By Will Hall, Message Executive Editor
WASHINGTON, D.C. (LBM)—Congress has approved a $2.2 trillion coronavirus impact aid bill that provides economic relief to workers and businesses; and, because of the work of many concerned lawmakers, these provisions extend also to 501(c)(3) entities, which include churches, Christian schools and other religious bodies.
Importantly, evangelists are eligible for the payroll protection loans provided in the legislation, too.
Basically, churches and other Christian ministries may receive a loan equal to 2.5 times the 12-month average of all salary costs. Essentially, this means each nonprofit will receive a loan equal to 2.5 months of payroll costs.
Up to 100 percent of these loans may be forgiven, based on employee retention.
There are two timeframes (either Jan. 1, 2020, through Feb. 29, 2020; or, Feb. 15, 2019, through June 30, 2019) for calculating the baseline monthly average of employees and this figure will be compared to the average number of employees still employed during the month of June 2020. The percentage of retention will amount to the percentage of the loan that will be forgiven.
The U.S. Treasury has issued guidance that can be found using the URL, https://home.treasury. gov/policy-issues/toppriorities/cares-act/ assistance-for-small-businesses.

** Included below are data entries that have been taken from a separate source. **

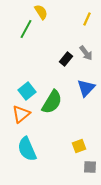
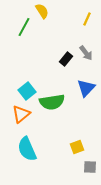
yellow semicircle: moved 1 px right, 1 px up
green line: moved 2 px left, 2 px up
green semicircle: rotated 50 degrees clockwise
yellow square: moved 2 px left, 1 px down
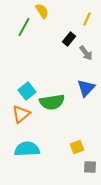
black rectangle: moved 3 px right, 20 px up
cyan semicircle: rotated 110 degrees clockwise
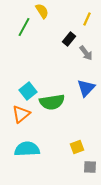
cyan square: moved 1 px right
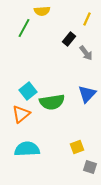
yellow semicircle: rotated 119 degrees clockwise
green line: moved 1 px down
blue triangle: moved 1 px right, 6 px down
gray square: rotated 16 degrees clockwise
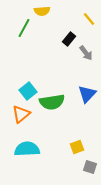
yellow line: moved 2 px right; rotated 64 degrees counterclockwise
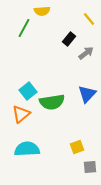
gray arrow: rotated 91 degrees counterclockwise
gray square: rotated 24 degrees counterclockwise
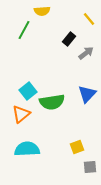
green line: moved 2 px down
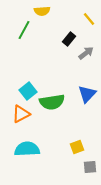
orange triangle: rotated 12 degrees clockwise
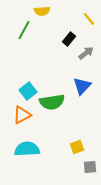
blue triangle: moved 5 px left, 8 px up
orange triangle: moved 1 px right, 1 px down
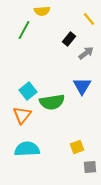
blue triangle: rotated 12 degrees counterclockwise
orange triangle: rotated 24 degrees counterclockwise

Church leaders seeking a loan should create a spreadsheet, totaling all annual payroll costs per employee, not to exceed $100,000 per employee, from March 2019 through February 2020. Costs may include:
— group health care benefits
— paid sick, medical, or family leave
— insurance premiums
— commissions, or similar compensations
— telephone reimbursement
— travel reimbursement
— housing allowance Divide the total annual cost by 12 and then multiply this number by 2.5 to determine the qualifying loan amount.
Also, nonprofits can include requests that the loan also cover:
— payments of interest on any mortgage obligation (which shall not include any prepayment of or payment of principal on a mortgage obligation) — rent (including rent under a lease agreement)

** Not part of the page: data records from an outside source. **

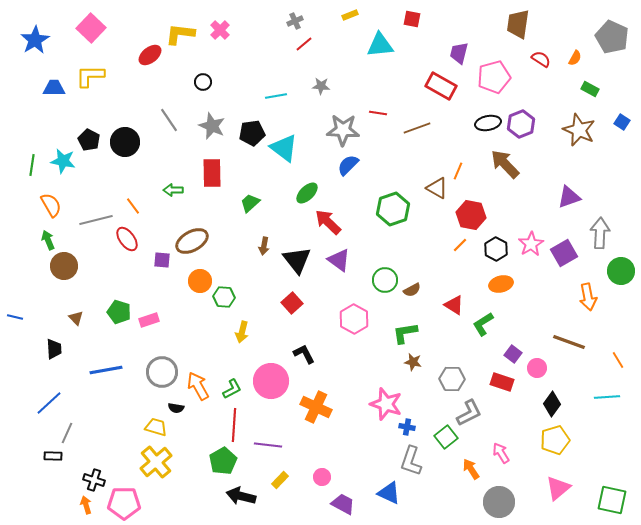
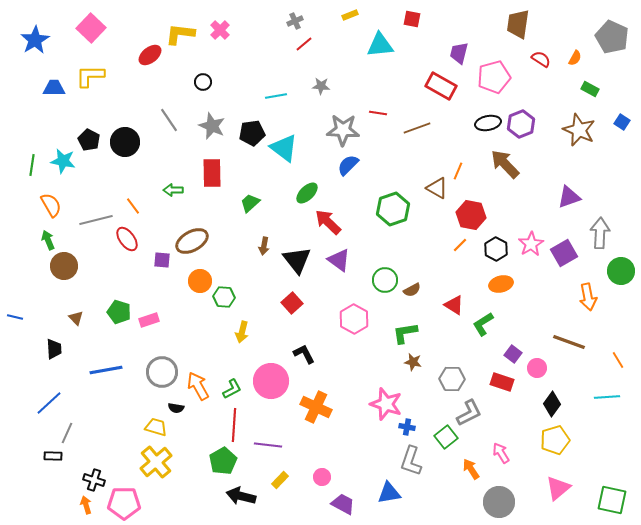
blue triangle at (389, 493): rotated 35 degrees counterclockwise
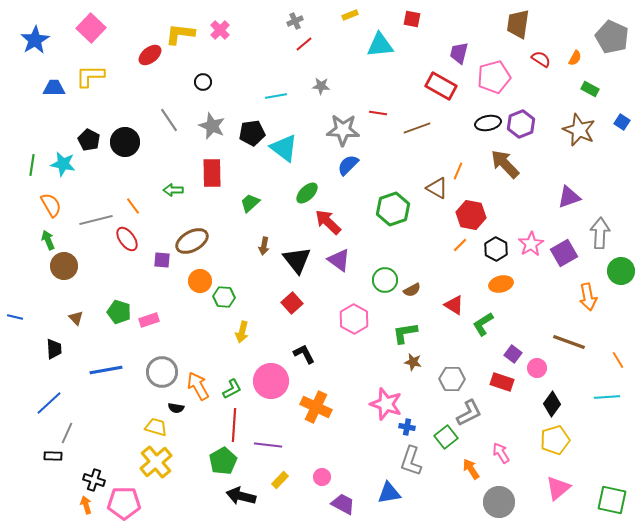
cyan star at (63, 161): moved 3 px down
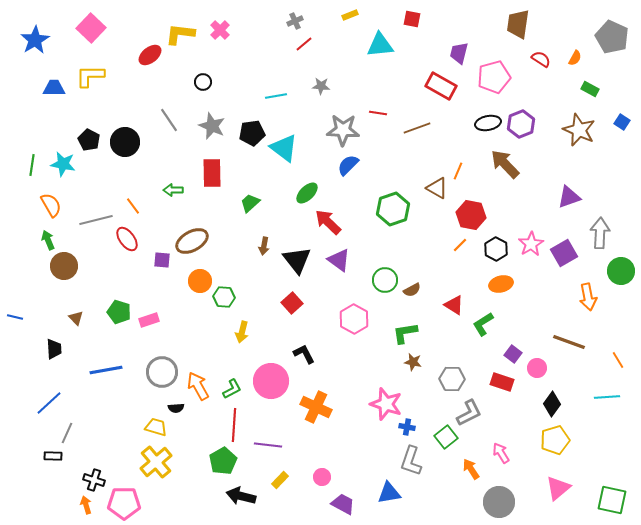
black semicircle at (176, 408): rotated 14 degrees counterclockwise
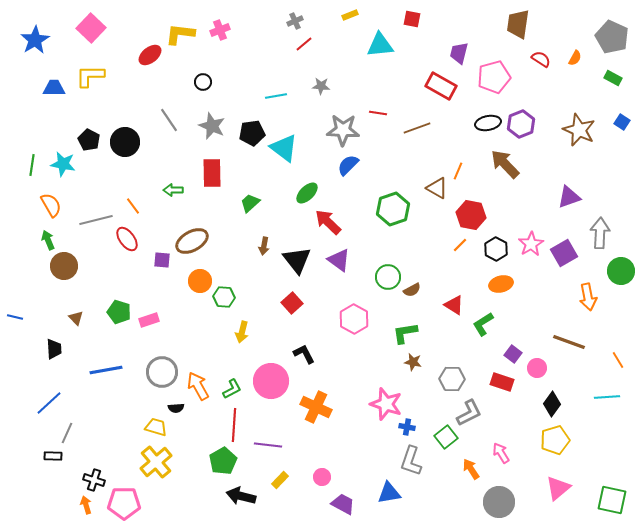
pink cross at (220, 30): rotated 24 degrees clockwise
green rectangle at (590, 89): moved 23 px right, 11 px up
green circle at (385, 280): moved 3 px right, 3 px up
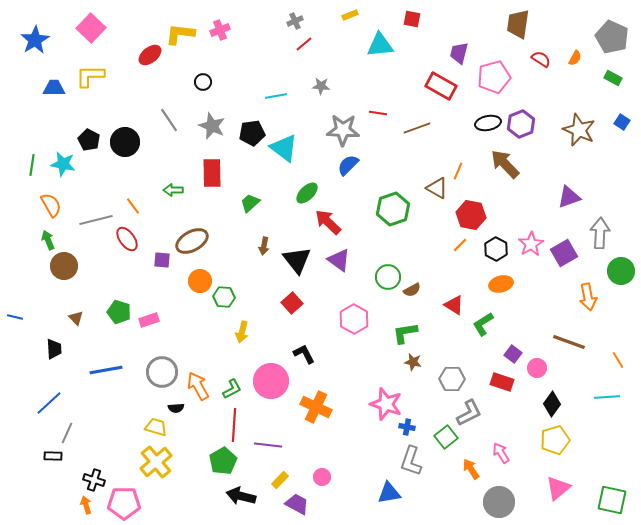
purple trapezoid at (343, 504): moved 46 px left
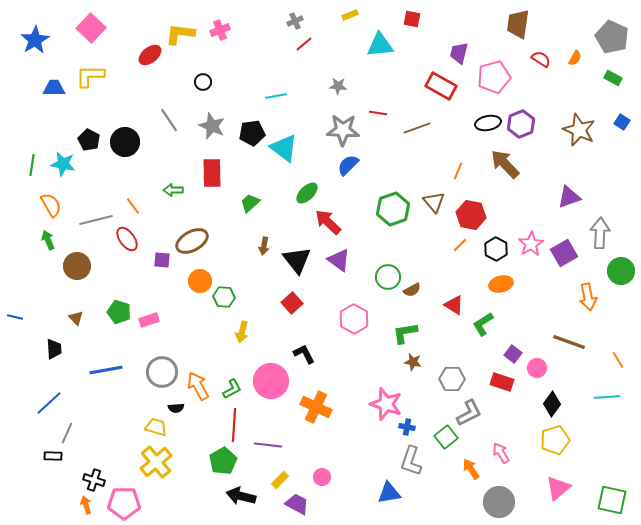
gray star at (321, 86): moved 17 px right
brown triangle at (437, 188): moved 3 px left, 14 px down; rotated 20 degrees clockwise
brown circle at (64, 266): moved 13 px right
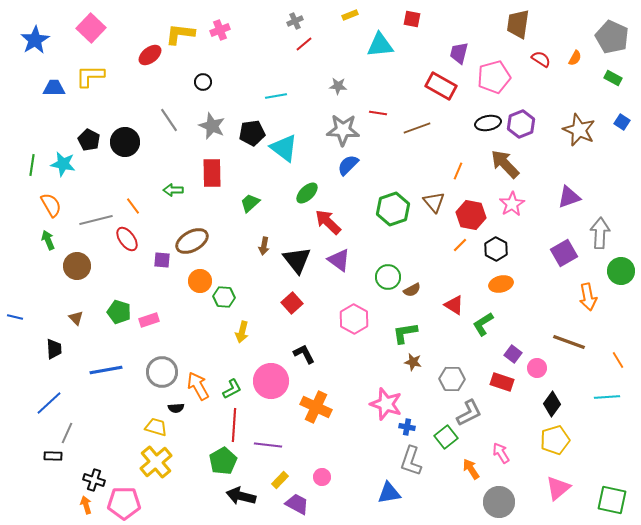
pink star at (531, 244): moved 19 px left, 40 px up
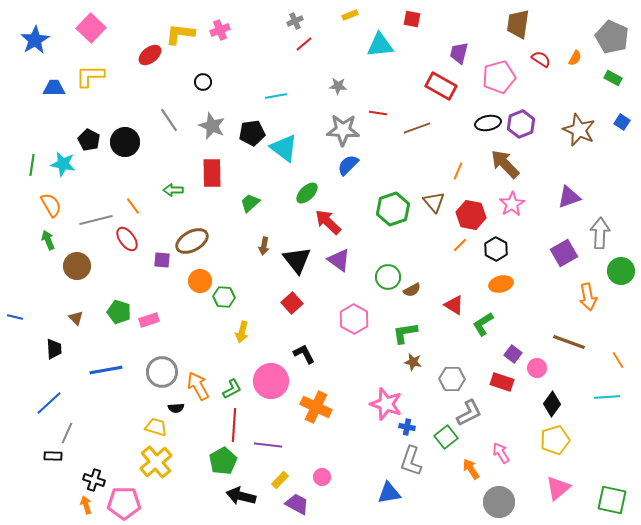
pink pentagon at (494, 77): moved 5 px right
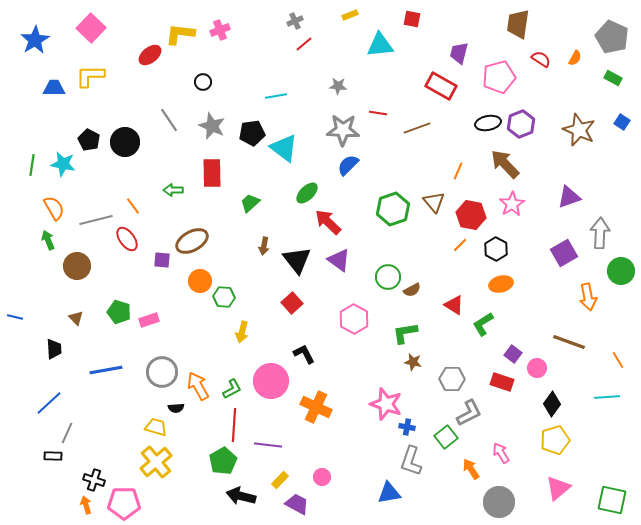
orange semicircle at (51, 205): moved 3 px right, 3 px down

— interest on any other debt obligations that were incurred before the covered period
However, only up to 25 percent of the amount of the loan related to non-payroll costs will be forgiven. Evangelists qualify for the payroll protection loans and the other provisions for nonprofits if they have set up a 501(c) (3) for their respective ministries. Otherwise they qualify at least for payroll protection loans as self-employed individuals, and may apply under the same terms and conditions of other selfemployed applicants.